A demissão de Henrique Chaves, em 2004, resultou de uma remodelação ministerial que Santana fez numa fase em que o seu Governo já estava enfraquecido. O primeiro-ministro tinha combinado com o então Presidente Jorge Sampaio alterar a composição do Executivo. Sobretudo para resguardar Rui Gomes da Silva, que tinha desencadeado uma polémica terrível que levou à saída de Marcelo Rebelo de Sousa da TVI. Gomes da Silva passava assim de ministro dos Assuntos Parlamentares para ministro adjunto e Henrique Chaves era desgraduado para ficar apenas com as pastas do Desporto, Juventude e Reabilitação. Nuno Morais Sarmento — outro ex-ministro de Santana que é mandatário nacional de Rui Rio — acumularia a Presidência do Conselho de Ministros com a pasta dos Assuntos Parlamentares.

Num primeiro contacto por parte de Santana, Chaves aceitou a perda das funções como ministro-adjunto, mas depois diria ao primeiro-ministro que não estava para “tanta despromoção”. E recusava tomar posse. Discutiram ao telefone. Quando Santana respondeu que se ele não aceitasse o Governo poderia cair, Chaves responderia: “Quero lá saber que caia o Governo!” A versão é de Santana Lopes no seu livro Perceções e Realidades. Mas o ministro acabaria por aceitar e por tomar posse. Jorge Sampaio não fazia ideia da fragilidade da nova configuração governativa. A remodelação ministerial havia de consumar-se com uma cerimónia no dia 24 de novembro no Palácio de Belém, uma quarta-feira mas a tomada de posse dos secretários de Estado passaria para sábado, por razões de agenda. E por outras razões de agenda — sempre envolvidas em polémica — voltaria a ser adiada para segunda-feira.
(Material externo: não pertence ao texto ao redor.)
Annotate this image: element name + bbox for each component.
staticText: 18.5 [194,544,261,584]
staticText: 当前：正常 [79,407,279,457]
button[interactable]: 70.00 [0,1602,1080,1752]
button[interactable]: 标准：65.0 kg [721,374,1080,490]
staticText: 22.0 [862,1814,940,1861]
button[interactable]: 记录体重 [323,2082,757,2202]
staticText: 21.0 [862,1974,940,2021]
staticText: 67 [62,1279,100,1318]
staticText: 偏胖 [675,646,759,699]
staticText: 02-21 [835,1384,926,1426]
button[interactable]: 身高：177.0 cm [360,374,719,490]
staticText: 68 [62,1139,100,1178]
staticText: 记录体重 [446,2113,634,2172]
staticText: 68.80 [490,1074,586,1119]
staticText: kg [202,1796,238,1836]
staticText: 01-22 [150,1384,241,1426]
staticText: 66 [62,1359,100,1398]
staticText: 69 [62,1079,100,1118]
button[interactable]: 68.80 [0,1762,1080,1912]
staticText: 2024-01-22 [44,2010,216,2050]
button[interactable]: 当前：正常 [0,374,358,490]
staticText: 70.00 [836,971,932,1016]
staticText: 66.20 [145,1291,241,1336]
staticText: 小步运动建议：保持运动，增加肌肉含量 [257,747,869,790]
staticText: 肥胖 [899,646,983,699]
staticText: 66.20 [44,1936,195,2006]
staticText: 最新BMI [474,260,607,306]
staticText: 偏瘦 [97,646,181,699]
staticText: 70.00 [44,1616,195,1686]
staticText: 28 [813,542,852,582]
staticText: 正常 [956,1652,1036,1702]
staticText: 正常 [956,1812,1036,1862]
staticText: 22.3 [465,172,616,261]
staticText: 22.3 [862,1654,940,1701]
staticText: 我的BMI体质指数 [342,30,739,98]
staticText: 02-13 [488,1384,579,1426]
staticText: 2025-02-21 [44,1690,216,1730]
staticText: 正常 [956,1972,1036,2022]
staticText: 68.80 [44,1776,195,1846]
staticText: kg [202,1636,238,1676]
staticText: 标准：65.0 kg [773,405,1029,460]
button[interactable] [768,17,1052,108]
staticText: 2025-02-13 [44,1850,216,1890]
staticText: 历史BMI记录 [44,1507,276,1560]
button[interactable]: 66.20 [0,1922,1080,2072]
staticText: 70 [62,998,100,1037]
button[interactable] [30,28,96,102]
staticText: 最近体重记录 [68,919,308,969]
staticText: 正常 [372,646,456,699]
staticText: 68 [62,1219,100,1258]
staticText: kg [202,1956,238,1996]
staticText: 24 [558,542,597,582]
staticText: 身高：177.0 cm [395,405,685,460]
Nesse domingo, Jorge Sampaio seria interrompido por um assessor, enquanto via um filme no cinema: Chaves demitira-se. No sábado, Cavaco Silva tinha publicado no Expresso o artigo da “má moeda”. Na segunda-feira, Sampaio dava garantias a Santana de que o Governo não ia cair. Mas na terça anunciou a dissolução da Assembleia da República.